Wayne Kramer, Co-Founder of the MC5 and Punk Rock Pioneer, Dies at Age 75

Wayne Kramer in the ’90s.
The bone-rattling guitarist helped set a revolutionary path for expression in 6-string-based music, while drawing on the cultural explosion of the ’60s and elevating its promise for future generations.
Poet, author, patriot, rebel, felon, jailbird-turned-prison-reformer, and—most important—part of the twin-guitar engine of the influential rock band the MC5, Wayne Kramer died on February 2, at age 75, leaving a gap in the world of activist musicianship and a tear in the fabric of American music history. The cause was pancreatic cancer.
Kramer was just 19 when his career began with the founding of the Motor City 5 in Detroit, alongside fellow guitarist Fred Smith, singer Rob Tyner, bassist Michael Davis, and drummer Dennis Thompson in 1963. The group were as tough and complicated as their hometown—musical firebrands, playing with an energy and intensity rarely seen in the then still-evolving rock genre—and Kramer performed like Chuck Berry and Sun Ra in one body.
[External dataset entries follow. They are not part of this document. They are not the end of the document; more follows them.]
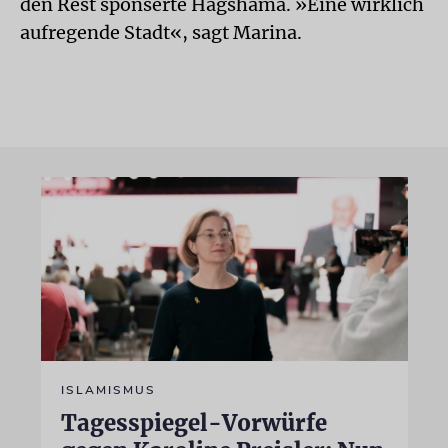
den Rest sponserte Hagshama. »Eine wirklich
aufregende Stadt«, sagt Marina.
ISLAMISMUS
Tagesspiegel-Vorwürfe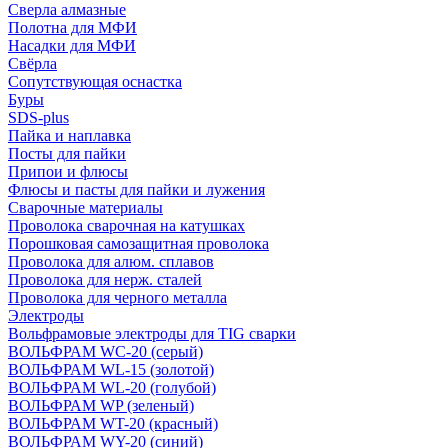
Сверла алмазные
Полотна для МФИ
Насадки для МФИ
Свёрла
Сопутствующая оснастка
Буры
SDS-plus
Пайка и наплавка
Посты для пайки
Припои и флюсы
Флюсы и пасты для пайки и лужения
Сварочные материалы
Проволока сварочная на катушках
Порошковая самозащитная проволока
Проволока для алюм. сплавов
Проволока для нерж. сталей
Проволока для черного металла
Электроды
Вольфрамовые электроды для TIG сварки
ВОЛЬФРАМ WC-20 (серый)
ВОЛЬФРАМ WL-15 (золотой)
ВОЛЬФРАМ WL-20 (голубой)
ВОЛЬФРАМ WP (зеленый)
ВОЛЬФРАМ WT-20 (красный)
ВОЛЬФРАМ WY-20 (синий)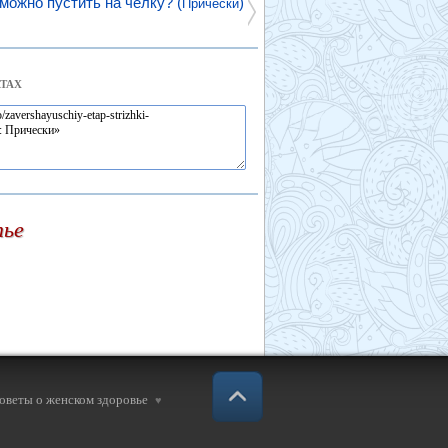
можно пустить на челку? (
)
Прически
ТАХ
тье
советы о женском здоровье
♥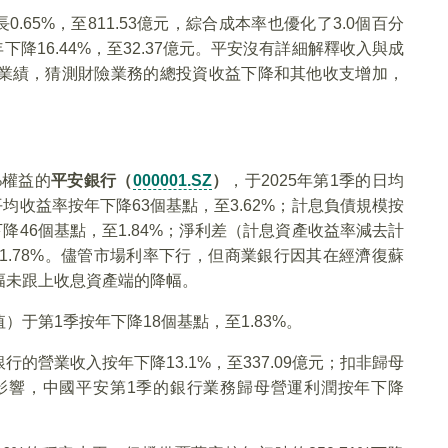
.65%，至811.53億元，綜合成本率也優化了3.0個百分
下降16.44%，至32.37億元。平安沒有詳細解釋收入與成
業績，猜測財險業務的總投資收益下降和其他收支增加，
%權益的
平安銀行（
000001.SZ
）
，于2025年第1季的日均
，平均收益率按年下降63個基點，至3.62%；計息負債規模按
年下降46個基點，至1.84%；淨利差（計息資產收益率減去計
1.78%。儘管市場利率下行，但商業銀行因其在經濟復蘇
幅未跟上收息資產端的降幅。
于第1季按年下降18個基點，至1.83%。
的營業收入按年下降13.1%，至337.09億元；扣非歸母
受此影響，中國平安第1季的銀行業務歸母營運利潤按年下降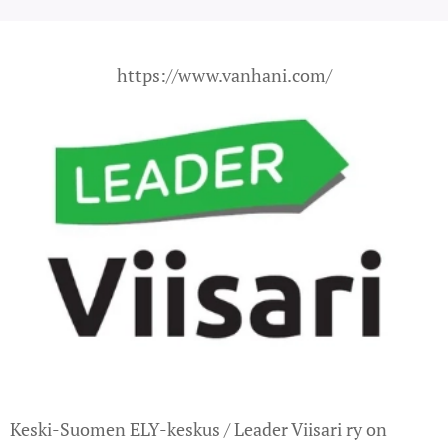
https://www.vanhani.com/
Keski-Suomen ELY-keskus / Leader Viisari ry on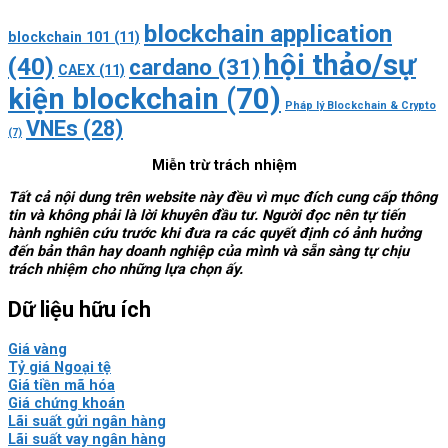
blockchain application
blockchain 101
(11)
hội thảo/sự
(40)
cardano
(31)
CAEX
(11)
kiện blockchain
(70)
Pháp lý Blockchain & Crypto
VNEs
(28)
(7)
Miễn trừ trách nhiệm
Tất cả nội dung trên website này đều vì mục đích cung cấp thông
tin và không phải là lời khuyên đầu tư. Người đọc nên tự tiến
hành nghiên cứu trước khi đưa ra các quyết định có ảnh hưởng
đến bản thân hay doanh nghiệp của mình và sẵn sàng tự chịu
trách nhiệm cho những lựa chọn ấy.
Dữ liệu hữu ích
Giá vàng
Tỷ giá Ngoại tệ
Giá tiền mã hóa
Giá chứng khoán
Lãi suất gửi ngân hàng
Lãi suất vay ngân hàng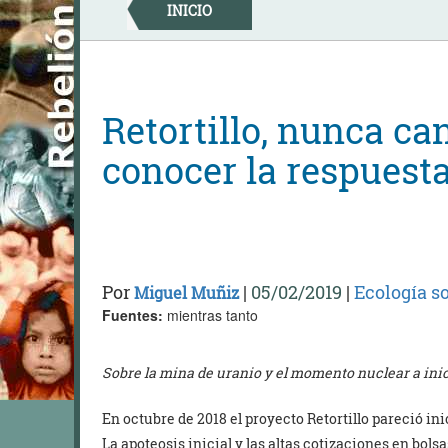
Skip
INICIO
to
content
Retortillo, nunca can
conocer la respuesta
Por
|
05/02/2019
|
Ecología so
Miguel Muñiz
Fuentes:
mientras tanto
Sobre la mina de uranio y el momento nuclear a inic
En octubre de 2018 el proyecto Retortillo pareció in
La apoteosis inicial y las altas cotizaciones en bols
Which made sense, for while rock was their voice, they embraced the cultural explosion of the times in all its glory, including free jazz, and in particular figures like John Coltrane and Sun Ra, whose music reflected the Black freedom struggle in its themes as well as the purity of self-expression.
As a result, before Hendrix began recording, the MC5 were blazing a trail in rock improvisation. “We attacked that concept like a dog on a steak,” Kramer told me at our first meeting in the ’90s, which was arranged by our mutual friend, the band’s original manager and counterculture icon John Sinclair. “The people we idolized were Coltrane, Sun Ra, Albert Ayler, Cecil Taylor … and the Yardbirds and the Who. We saw a connection between those kinds of music. I was pushing Chuck Berry-inspired solos into the territory Coltrane was in. We cultivated music in the moment, coming up with it on the spot. Taking risks is what makes something unique, no matter what it is.”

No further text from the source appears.